## WORK ORDER
Read through the listing, and wherever a line holds the word "Open", return it.

## DATA UNDER STUDY
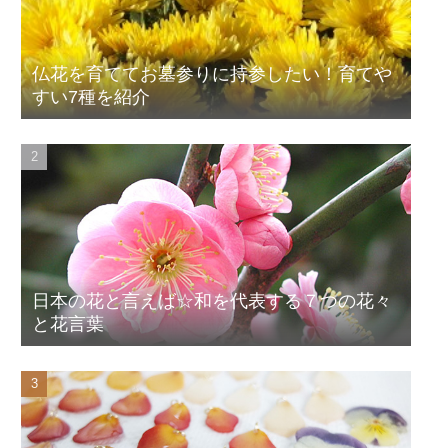
仏花を育ててお墓参りに持参したい！育てや
すい7種を紹介
日本の花と言えば☆和を代表する７つの花々
と花言葉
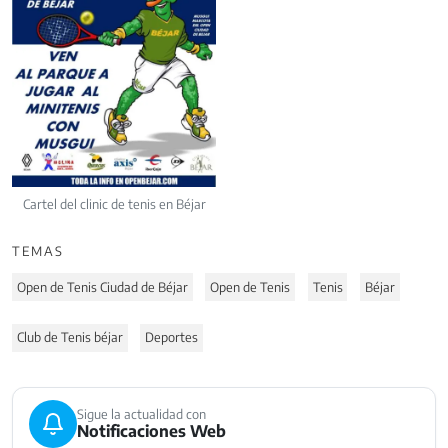
Cartel del clinic de tenis en Béjar
TEMAS
Open de Tenis Ciudad de Béjar
Open de Tenis
Tenis
Béjar
Club de Tenis béjar
Deportes
Sigue la actualidad con
Notificaciones Web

## WRITTEN RESPONSE
Open de Tenis Ciudad de Béjar
Open de Tenis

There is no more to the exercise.